I admit it’s a weird sight
I don’t remember who said it, exactly. It wasn’t Justin Hodges, he was in the class above us. It might have been a few of them, back in primary school … I just remember what they said: “you can’t play footy”.
I do know why they said it, though: I am reminded every day. I was born with only half my left arm. We don’t know why, to be honest. There were stories around at the time about some bad medicine going around but they were just rumours.
My old man played footy so it was something I wanted to do. When you tell me I can’t do something, that just makes me more determined – I thought ‘I’ll do it – and I’ll do it better than you guys’.
I played league, I played union, I played Aussie Rules, ended up in the Coca-Cola Cup team with Justin, him as captain and me as vice-captain.
I played A-grade for Roos in Cairns, I made a few rep teams. League wasn’t even my number one sport – I played Aussie Rules as my main sport and I made Queensland sides. Even athletics, I had a go at that – was on my way to the Paralympics at one stage.

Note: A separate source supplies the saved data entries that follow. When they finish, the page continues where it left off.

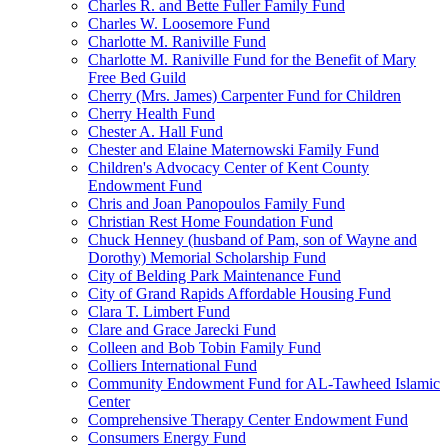
Charles R. and Bette Fuller Family Fund
Charles W. Loosemore Fund
Charlotte M. Raniville Fund
Charlotte M. Raniville Fund for the Benefit of Mary
Free Bed Guild
Cherry (Mrs. James) Carpenter Fund for Children
Cherry Health Fund
Chester A. Hall Fund
Chester and Elaine Maternowski Family Fund
Children's Advocacy Center of Kent County
Endowment Fund
Chris and Joan Panopoulos Family Fund
Christian Rest Home Foundation Fund
Chuck Henney (husband of Pam, son of Wayne and
Dorothy) Memorial Scholarship Fund
City of Belding Park Maintenance Fund
City of Grand Rapids Affordable Housing Fund
Clara T. Limbert Fund
Clare and Grace Jarecki Fund
Colleen and Bob Tobin Family Fund
Colliers International Fund
Community Endowment Fund for AL-Tawheed Islamic
Center
Comprehensive Therapy Center Endowment Fund
Consumers Energy Fund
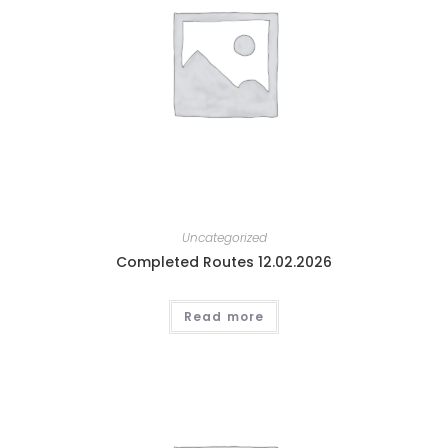
Uncategorized
Completed Routes 12.02.2026
Read more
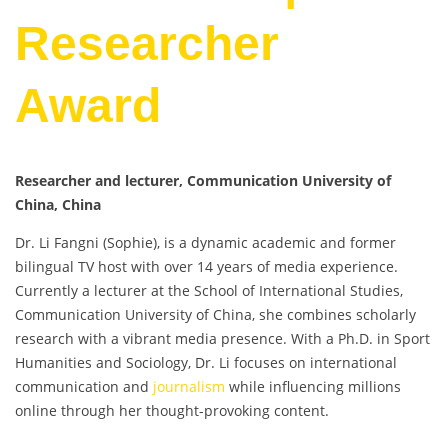
Researcher
Award
Researcher and lecturer, Communication University of
China, China
Dr. Li Fangni (Sophie), is a dynamic academic and former
bilingual TV host with over 14 years of media experience.
Currently a lecturer at the School of International Studies,
Communication University of China, she combines scholarly
research with a vibrant media presence. With a Ph.D. in Sport
Humanities and Sociology, Dr. Li focuses on international
communication and
journalism
while influencing millions
online through her thought-provoking content.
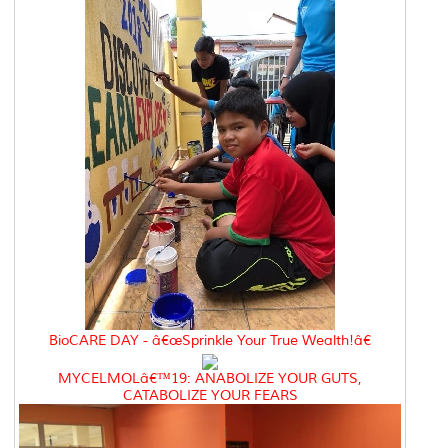
BioCARE DAY - â€œSprinkle Your True Wealth!â€
MYCELMOLâ€™19: ANABOLIZE YOUR GUTS,
CATABOLIZE YOUR FEARS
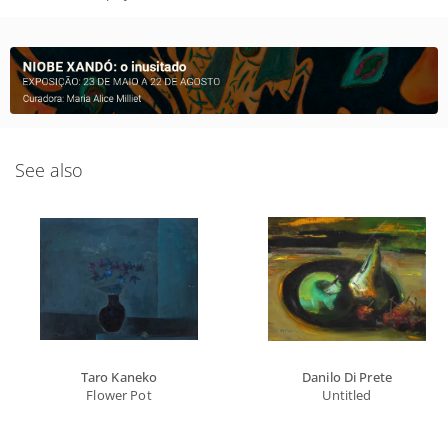
See also
Taro Kaneko
Danilo Di Prete
Flower Pot
Untitled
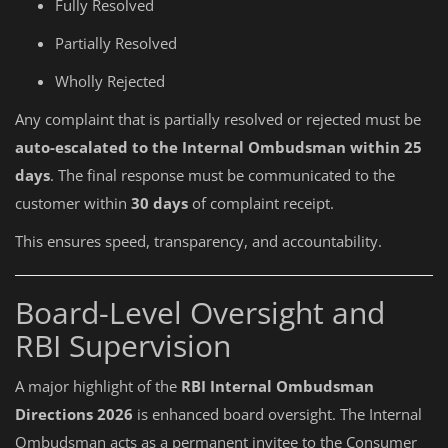
Fully Resolved
Partially Resolved
Wholly Rejected
Any complaint that is partially resolved or rejected must be
auto-escalated to the Internal Ombudsman within 25
days
. The final response must be communicated to the
customer within
30 days
of complaint receipt.
This ensures speed, transparency, and accountability.
Board-Level Oversight and
RBI Supervision
A major highlight of the
RBI Internal Ombudsman
Directions 2026
is enhanced board oversight. The Internal
Ombudsman acts as a permanent invitee to the Consumer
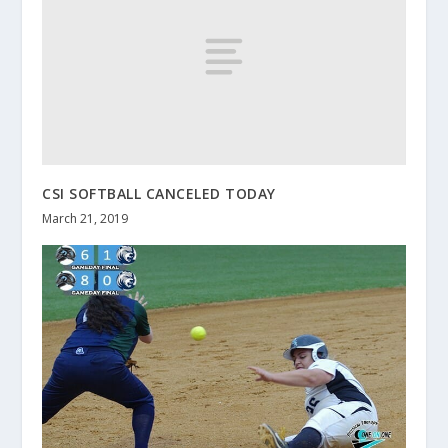
CSI SOFTBALL CANCELED TODAY
March 21, 2019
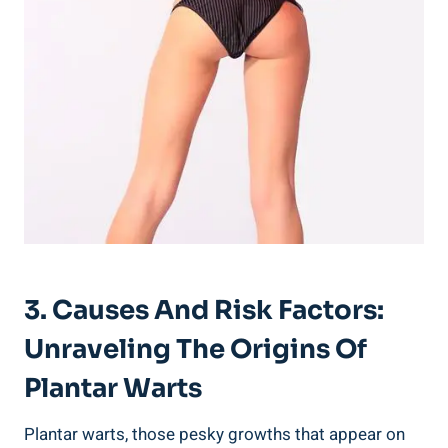
3. Causes And Risk Factors:
Unraveling The Origins Of
Plantar Warts
Plantar warts, those pesky growths that appear on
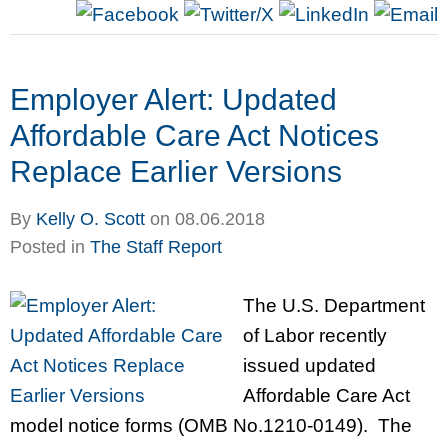
Employer Alert: Updated
Affordable Care Act Notices
Replace Earlier Versions
By
Kelly O. Scott
on
08.06.2018
Posted in
The Staff Report
The U.S. Department
of Labor recently
issued updated
Affordable Care Act
model notice forms (OMB No.1210-0149). The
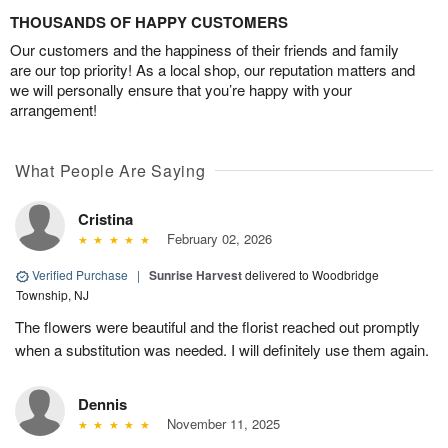
THOUSANDS OF HAPPY CUSTOMERS
Our customers and the happiness of their friends and family
are our top priority! As a local shop, our reputation matters and
we will personally ensure that you’re happy with your
arrangement!
What People Are Saying
Cristina
February 02, 2026
Verified Purchase
|
Sunrise Harvest
delivered to Woodbridge
Township, NJ
The flowers were beautiful and the florist reached out promptly
when a substitution was needed. I will definitely use them again.
Dennis
November 11, 2025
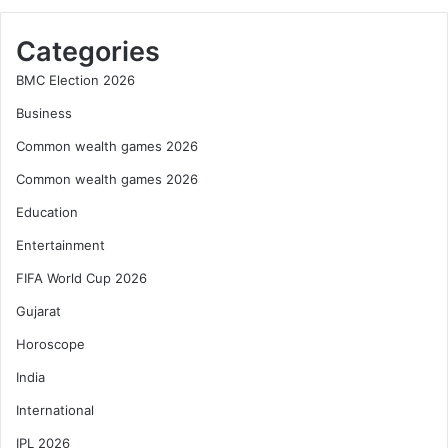
Categories
BMC Election 2026
Business
Common wealth games 2026
Common wealth games 2026
Education
Entertainment
FIFA World Cup 2026
Gujarat
Horoscope
India
International
IPL 2026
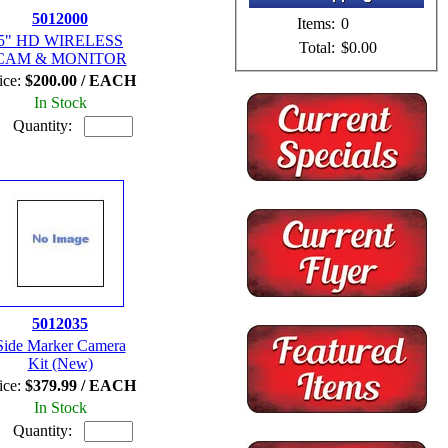
5012000
Items:
0
5" HD WIRELESS
Total:
$0.00
CAM & MONITOR
ice:
$200.00 / EACH
In Stock
Quantity:
5012035
Side Marker Camera
Kit (New)
ice:
$379.99 / EACH
In Stock
Quantity:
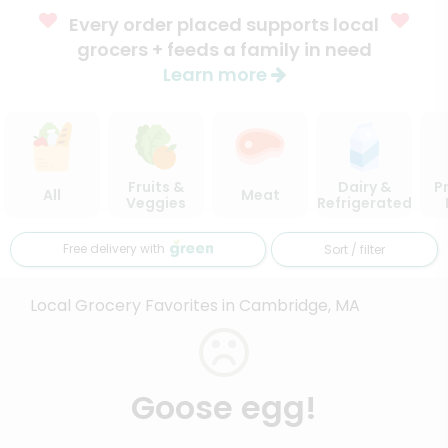
Every order placed supports local
grocers + feeds a family in need
Learn more
Fruits &
Dairy &
P
All
Meat
Veggies
Refrigerated
Free delivery with
Sort / filter
Local Grocery Favorites in Cambridge, MA
Goose egg!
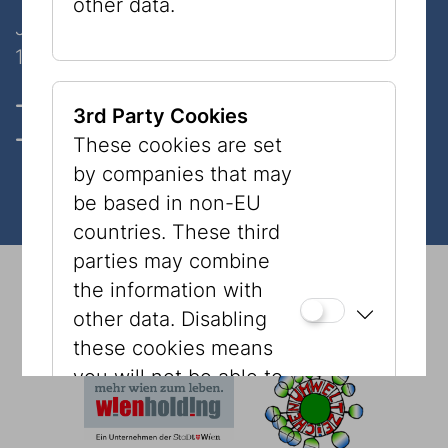
other data.
Judenplatz 8
1010 Wien
Opening hours, Tickets & prices
3rd Party Cookies
Contact
These cookies are set
by companies that may
be based in non-EU
countries. These third
parties may combine
© 2026 Jewish Museum Vienna
Imprint
Press
the information with
Newsletter
Privacy Policy
Accessibility
other data. Disabling
Tourism
Cookies
these cookies means
you will not be able to
see content, such as
YouTube videos or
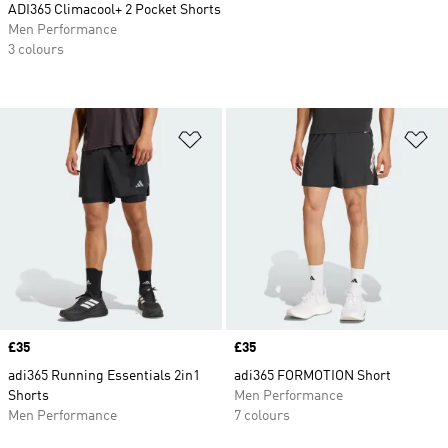
ADI365 Climacool+ 2 Pocket Shorts
Men Performance
3 colours
Add to Wishlist
Ad
Price
£35
Price
£35
adi365 Running Essentials 2in1
adi365 FORMOTION Short
Shorts
Men Performance
Men Performance
7 colours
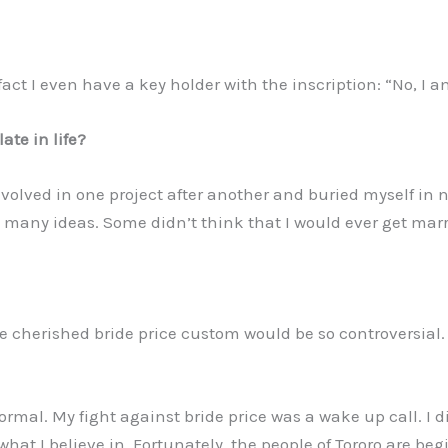
act I even have a key holder with the inscription: “No, I a
ate in life?
volved in one project after another and buried myself in no
many ideas. Some didn’t think that I would ever get marr
he cherished bride price custom would be so controversial
ormal. My fight against bride price was a wake up call. I d
 what I believe in. Fortunately, the people of Tororo are beg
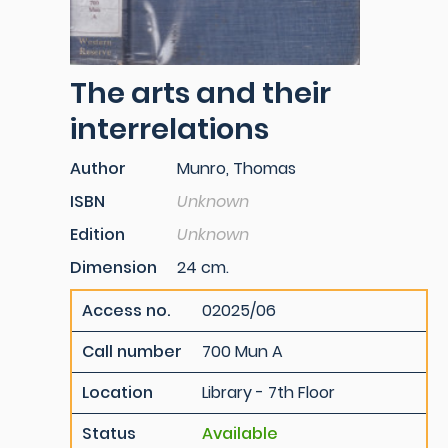
The arts and their
interrelations
Author
Munro, Thomas
ISBN
Unknown
Edition
Unknown
Dimension
24 cm.
Access no.
02025/06
Call number
700 Mun A
Location
Library - 7th Floor
Status
Available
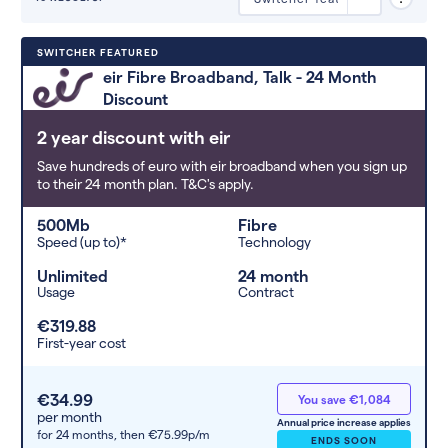
Deals are sorted by first-year cost
SWITCHER FEATURED
(low to high). Switcher may
eir Fibre Broadband, Talk - 24 Month
feature a deal and display it in a
Discount
higher position based on the deal’s
overall strength, popularity, and
2 year discount with eir
any extras or incentives it offers.
Save hundreds of euro with eir broadband when you sign up
to their 24 month plan. T&C's apply.
500Mb
Fibre
Speed (up to)*
Technology
Unlimited
24 month
Usage
Contract
€319.88
First-year cost
€34.99
You save €1,084
per month
Annual price increase applies
for 24 months,
then €75.99p/m
ENDS SOON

Around Cairns, believe it or not, I never really got much publicity as the one-armed footballer or whatever you think they might write. Cairns is small, I could play as well as anyone else and probably better than some, so it was never any big deal.
But when I started making rep sides, that’s when people started to notice. They’d look at me and go, ‘what’s going on here’?
You know what? I can honestly say I’ve never felt down about my arm, never looked at others enviously or questioned why this happened to me. It’s me, it’s who I am. I don’t want to be a different person, I want to be me.
I did do a bit of motivational speaking back in Far North Queensland about all this. Because I’m indigenous as well, it helps for kids in the local community and with disabilities in Cairns to hear: a local boy who was born with this disadvantage is playing in a World Cup qualifier in London! You know, you can do whatever you want!
World Cup qualifier? London? Well on top of all that less-than-everyday stuff I’ve mentioned so far, I have to make it clear: I live in, and play rugby league for, Norway.
A touching moment at fulltime yesterday with Sonny Mellor and his kids pic.twitter.com/nxNYnAY4Qq
— Norway Rugby League (@RLNorge) May 19, 2020
WE STARTed RUGBY LEAGUE IN NORWAY
As a teenager, I knew all the bouncers in Cairns. I wasn’t going to get away with underaged drinking, no way. I’d say it was one of my first handful of nights out when I met my wife, Heidi.
She was visiting from Norway, studying. I was designated driver that night because I had a footy game – a rugby league game – the next day. My best mate started talking to the group and that’s how we were introduced.
Rolling forward a few years, to 2007, we decided to move to Norway. There wasn’t much happening for me in Cairns, it was time for a change.
It won’t be a surprise that when I landed, there was no rugby league in Norway. I started playing rugby union. A mate of mine who lived near me, an Aussie, Warren Heilig, said to me ‘why don’t we try to start league here?’.
We set up a team, some other teams popped up – we basically started rugby league in Norway. Lillestrom was the first rugby league club in Norway.
With the snow you can’t train a lot of the time. Some days you’ll be out there training and all of a sudden you’ll get 10 cm of snow. There are blokes out there up to their ankles in slush and ice, training and playing, spending their own money to get to matches. You do it because you love it and the Norwegians do love it.
When we first started off, it was ‘whoever is available can play for Norway’ but now we’re going through training camps and all that. Young Norwegians are coming through and when they’re moving away to study, they try to go somewhere where the game is played and they’re coming back with experience. We’re getting a lot more young people involved.